▶ [TASK DETAILS]: Please write out exactly the lines from the opening of the listing through the line that holds "economy, commerce, and", including both, and nothing else; no pictures.

▶ [AVAILABLE DATA]:
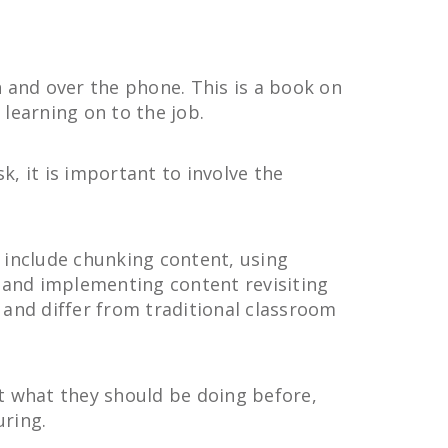
n and over the phone. This is a book on
learning on to the job.
, it is important to involve the
 include chunking content, using
, and implementing content revisiting
n and differ from traditional classroom
 at what they should be doing before,
uring.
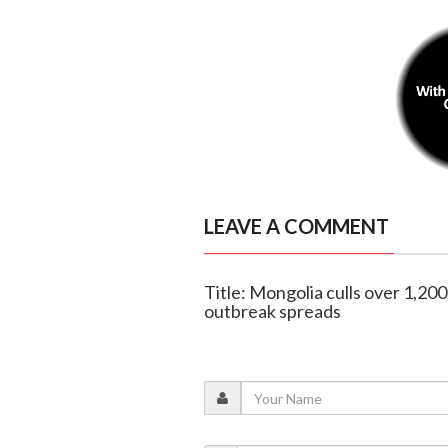
LEAVE A COMMENT
Title: Mongolia culls over 1,20
outbreak spreads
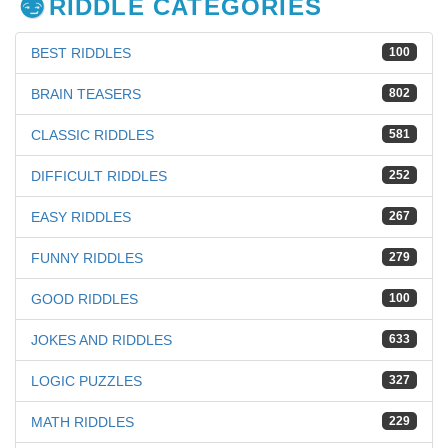
RIDDLE CATEGORIES
BEST RIDDLES
100
BRAIN TEASERS
802
CLASSIC RIDDLES
581
DIFFICULT RIDDLES
252
EASY RIDDLES
267
FUNNY RIDDLES
279
GOOD RIDDLES
100
JOKES AND RIDDLES
633
LOGIC PUZZLES
327
MATH RIDDLES
229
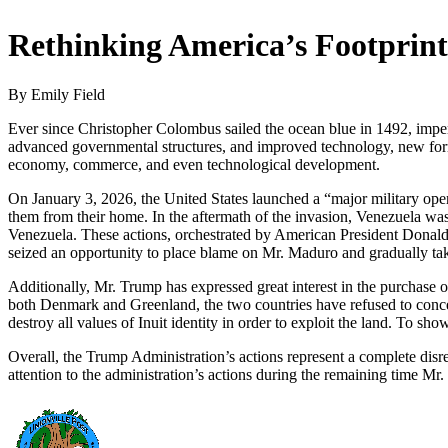
Rethinking America’s Footprint
By Emily Field
Ever since Christopher Colombus sailed the ocean blue in 1492, imperial
advanced governmental structures, and improved technology, new forms o
economy, commerce, and even technological development.
On January 3, 2026, the United States launched a “major military ope
them from their home. In the aftermath of the invasion, Venezuela was
Venezuela. These actions, orchestrated by American President Donald
seized an opportunity to place blame on Mr. Maduro and gradually ta
Additionally, Mr. Trump has expressed great interest in the purchase 
both Denmark and Greenland, the two countries have refused to concede
destroy all values of Inuit identity in order to exploit the land. To s
Overall, the Trump Administration’s actions represent a complete disrega
attention to the administration’s actions during the remaining time Mr.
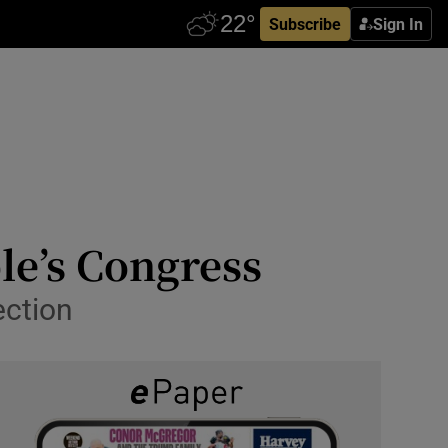
Subscribe
Sign In
le’s Congress
ection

▶ [RESULT]:
n and over the phone. This is a book on
learning on to the job.
, it is important to involve the
 include chunking content, using
, and implementing content revisiting
n and differ from traditional classroom
 at what they should be doing before,
uring.
LEAVE A COMMENT
Title: Mongolia culls over 1,20
outbreak spreads
RIDDLE CATEGORIES
BEST RIDDLES
100
BRAIN TEASERS
802
CLASSIC RIDDLES
581
DIFFICULT RIDDLES
252
EASY RIDDLES
267
FUNNY RIDDLES
279
GOOD RIDDLES
100
JOKES AND RIDDLES
633
LOGIC PUZZLES
327
MATH RIDDLES
229
Rethinking America’s Footprint
By Emily Field
Ever since Christopher Colombus sailed the ocean blue in 1492, imperial
advanced governmental structures, and improved technology, new forms o
economy, commerce, and even technological development.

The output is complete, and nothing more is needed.